My leave is coming to an end soon (if things go as planned) and I'll be starting a new chapter in my life. Excited yet apprehensive all at the same time. But leaving it in God's hands. Somehow, I'm not too worried anymore. This break has helped to clear my head and taught me to take life one step at a time. There will be enough grace for every moment, every trial.

Still feeling a tad seasick for the ferry ride back home from Bintan. I heard it'll take a week to subside. The waters were extremely choppy and we spent the entire hour playing charades. It was hilarious. I've really grown very close to this group. So close I'm a tad afraid that I'll have to leave them, that if anyone of them leaves, it'll break my heart. Every single one is so precious and it truly feels like family. I never thought it'd be possible to find such a strong brother/sisterhood in christ here on earth ever again but I did and I thank God for it.

We learnt alot about each other during the trip and everyone concurred that I'm a spoilt vampire in disguise. I shy away from the sun even though we were at a beautiful beach resort and am constantly wearing shades and piling on the SPF. I was also very 'blur' and excitable. Apparently, my team (which includes another MGS girl) would scream the loudest even though we came in last. It is kinda comical because we honestly didn't realize the other teams had beaten us to the games (charades etc) and we thought we were the first to get the answer!

So barely a day after the retreat, though physically exhausted, we were already planning a steamboat reunion at Si and Tarryn's place this friday. Unbelievable. We cannot seem to get enough of each other and whenever someone disappears for work/study commitments such as duty travel, their absence is so palpable.

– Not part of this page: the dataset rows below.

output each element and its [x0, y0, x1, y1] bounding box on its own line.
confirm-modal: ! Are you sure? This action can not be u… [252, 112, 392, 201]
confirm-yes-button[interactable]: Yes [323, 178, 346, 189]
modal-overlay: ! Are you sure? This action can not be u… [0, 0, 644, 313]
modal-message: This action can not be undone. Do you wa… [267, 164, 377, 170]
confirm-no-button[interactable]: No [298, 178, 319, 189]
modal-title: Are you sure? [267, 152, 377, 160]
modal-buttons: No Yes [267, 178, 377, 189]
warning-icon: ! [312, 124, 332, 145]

God has really restored and placed the solitary in families. Now, we are arriving at the place whereby we share our vulnerable secrets, weal and woe. For eg, we all share Joanne's pain and always semi-jest about how it is our cell-group's goal to raise 200k to free her from her bond from a particular slave-driver employer. We missed Karen because she had to miss this trip for a good friend's wedding. We pain and agonize with Tarryn in her hour of affliction. We celebrate each other's victories and walk hand in hand in the dark valleys.

Something so beautiful is happening here and I'm so glad I'm part of it. So inspite of the fact that I'm so not a sun, sea and sand girl, I'm glad I went for the trip. And even if I do get freckles or whatever from the merciless sun, for once, it'll be worth it.

I do hope however that they'll consider shadier places for our next outing. Like Malacca..At least the food will be better.

Shumei even joked that I'm so spoilt that if we were to head along to Mongolia for our mission trip, I'd probably just fly in from some 1st tier city like Shanghai/beijing for the activities and then fly out the moment it's done. I beg to differ. I think with these people, I have learnt that it is quite ok to forego some comforts and I'm happy to be part of this journey. I want to be part of this. I've learnt so much from them, been so inspired by them, been so touched by their love. Now I just want to give back.

Thank you God for these folks. Bless them so much and may Your bonds of love bind us together always, no matter where we go.